8. 'Lalu, bagaimana Samana Gotama, "Batin adalah satu dan jasmani adalah yang lain: hanya pandangan ini yang benar dan yang lain salah"? Apakah Samana Gotama menganut pandangan ini?'

'Vaccha, saya tidak menganut pandangan: "Batin adalah satu dan jasmani adalah yang lain: hanya pandangan ini yang benar dan yang lain salah".'

9. 'Bagaimana dengan hal ini, Samana Gotama, "Setelah kematian, Sang Tatha¬gata ada: hanya ini yang benar dan yang lain salah"?
Apakah Samana Gotama menganut pandangan ini?'
'Vaccha, saya tidak menganut pandangan: "Setelah kematian, Sang Tatha¬gata ada: hanya pandangan ini yang benar yang lain salah".'

10. 'Samana Gotama, bagaimana dengan hal ini, "Setelah kematian Sang Tathaga¬ta tidak ada: hanya pandangan ini yang benar dan yang lain salah"? Apakah Sang Bhagava menganut pandangan ini?'

'Vaccha, saya tidak menganut pandangan: "Setelah kematian Sang tathaga¬ta tidak ada: hanya pandangan ini yang benar dan yang lain salah".'

11. 'Samana Gotama, bagaimana dengan hal ini, "Setelah kematian Sang Tatha¬gata keduanya ada dan tidak ada: hanya pandangan ini yang benar dan yang lain salah"? Apakah Samana Gotama menganut pandangan ini?'

'Vaccha, saya tidak menganut pandangan: "Setelah kematian, Sang Tathagata ada maupun tidak ada: hanya pandangan ini yang benar dan yang lain salah".'

12. 'Lalu bagaimana, Samana Gotama, "Setelah kematian Sang Tathagata bukan ada juga bukan tiada: hanya pandangan ini yang benar dan yang lain salah"? Apakah Samana Gotama menganut pandangan ini?'

'Vaccha, saya tidak menganut pandangan: "Setelah kematian Sang Tathagata bukan ada juga bukan tiada: hanya pandangan ini yang benar dan yang lain salah".'

13. 'Lalu bagaimana, Samana Gotama telah ditanya masing-masing dari sepuluh pertanyaan, Beliau menjawab bahwa Beliau tidak menganut pandangan itu.
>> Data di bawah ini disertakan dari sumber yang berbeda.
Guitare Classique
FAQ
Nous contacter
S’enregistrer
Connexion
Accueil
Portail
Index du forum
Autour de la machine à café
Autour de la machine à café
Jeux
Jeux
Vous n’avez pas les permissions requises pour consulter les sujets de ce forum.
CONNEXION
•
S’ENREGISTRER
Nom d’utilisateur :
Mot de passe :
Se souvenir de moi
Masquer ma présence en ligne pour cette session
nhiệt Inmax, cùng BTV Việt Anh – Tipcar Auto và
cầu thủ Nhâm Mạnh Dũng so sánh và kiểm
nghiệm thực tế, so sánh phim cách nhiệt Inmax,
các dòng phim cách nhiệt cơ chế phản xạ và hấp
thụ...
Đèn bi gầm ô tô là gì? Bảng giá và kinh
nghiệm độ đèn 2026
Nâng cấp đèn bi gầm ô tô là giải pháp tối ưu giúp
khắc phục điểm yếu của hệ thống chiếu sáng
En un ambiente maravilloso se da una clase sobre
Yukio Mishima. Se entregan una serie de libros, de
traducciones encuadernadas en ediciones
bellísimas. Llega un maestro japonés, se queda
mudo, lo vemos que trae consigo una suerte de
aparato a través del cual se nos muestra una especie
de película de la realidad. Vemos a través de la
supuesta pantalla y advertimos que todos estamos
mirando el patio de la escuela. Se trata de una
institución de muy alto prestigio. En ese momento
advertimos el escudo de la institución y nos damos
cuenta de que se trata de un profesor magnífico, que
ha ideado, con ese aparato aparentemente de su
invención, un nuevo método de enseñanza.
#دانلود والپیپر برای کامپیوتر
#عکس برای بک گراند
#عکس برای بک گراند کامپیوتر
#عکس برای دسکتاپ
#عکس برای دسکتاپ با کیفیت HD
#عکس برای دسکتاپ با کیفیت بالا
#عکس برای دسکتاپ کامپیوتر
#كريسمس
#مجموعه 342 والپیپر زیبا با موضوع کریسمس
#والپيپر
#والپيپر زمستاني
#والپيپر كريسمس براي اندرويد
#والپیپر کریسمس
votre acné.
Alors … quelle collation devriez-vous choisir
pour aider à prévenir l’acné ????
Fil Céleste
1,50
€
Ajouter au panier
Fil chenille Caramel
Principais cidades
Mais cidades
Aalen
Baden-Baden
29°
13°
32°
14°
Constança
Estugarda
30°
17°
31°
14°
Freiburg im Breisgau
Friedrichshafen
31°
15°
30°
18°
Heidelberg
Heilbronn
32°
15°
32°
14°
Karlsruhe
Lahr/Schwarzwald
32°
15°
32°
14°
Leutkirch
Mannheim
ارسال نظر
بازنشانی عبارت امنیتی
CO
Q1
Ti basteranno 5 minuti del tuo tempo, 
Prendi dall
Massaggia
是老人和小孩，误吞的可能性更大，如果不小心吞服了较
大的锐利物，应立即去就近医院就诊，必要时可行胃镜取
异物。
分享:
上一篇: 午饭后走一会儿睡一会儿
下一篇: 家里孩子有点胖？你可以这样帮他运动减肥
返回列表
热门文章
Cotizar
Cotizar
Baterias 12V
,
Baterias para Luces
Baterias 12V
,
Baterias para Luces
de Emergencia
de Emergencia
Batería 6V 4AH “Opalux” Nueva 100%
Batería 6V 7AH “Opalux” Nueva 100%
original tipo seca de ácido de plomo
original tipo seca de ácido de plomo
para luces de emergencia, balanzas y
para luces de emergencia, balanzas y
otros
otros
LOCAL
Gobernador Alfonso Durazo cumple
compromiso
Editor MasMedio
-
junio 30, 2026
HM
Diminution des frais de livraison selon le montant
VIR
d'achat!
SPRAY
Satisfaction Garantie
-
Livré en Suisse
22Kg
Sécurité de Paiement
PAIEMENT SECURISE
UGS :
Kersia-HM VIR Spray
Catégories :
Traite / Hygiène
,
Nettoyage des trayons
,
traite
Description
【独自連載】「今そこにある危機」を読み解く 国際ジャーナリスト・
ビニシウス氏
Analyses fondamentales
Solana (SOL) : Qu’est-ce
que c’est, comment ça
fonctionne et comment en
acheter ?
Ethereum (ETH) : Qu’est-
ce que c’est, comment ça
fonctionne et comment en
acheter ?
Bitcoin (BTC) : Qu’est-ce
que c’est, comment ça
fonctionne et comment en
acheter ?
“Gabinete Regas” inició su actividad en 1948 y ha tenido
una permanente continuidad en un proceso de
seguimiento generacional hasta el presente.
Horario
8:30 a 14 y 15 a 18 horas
Apabila bahaya yang telah dilihat Gotama sehingga beliau menjauhi semua bidang pandangan?'

14. 'Vaccha, bidang pandangan bahwa "Dunia ini kekal" adalah belukar pandan¬gan, pemutarbalikkan pandangan, kebimbangan akibat pandangan, belenggu pandangan. Ini diikuti oleh penderitaan, kejengkelan, keputusasaan, kegelisahan, dan tidak mengarah ke pembebasan, pelenyapan, penghentian, keheningan nafsu, pengetahuan langsung, pencerahan sempurna, ke Nibbana.
'Bidang pandangan bahwa "Dunia tidak kekal" ....
'... "Dunia ini terbatas" ....
'... "Dunia ini tak terbatas" ....
'... "Batin dan jasmani adalah sama" ....
'... "Batin adalah satu san jasmani adalah yang lain" ....
'... "Setelah kematian Sang Tathagata ada" ....
'... "Setelah kematian Sang Tathagata tidak ada" ....
'... "Setelah kematian Sang Tathagata ada maupun tidak ada"....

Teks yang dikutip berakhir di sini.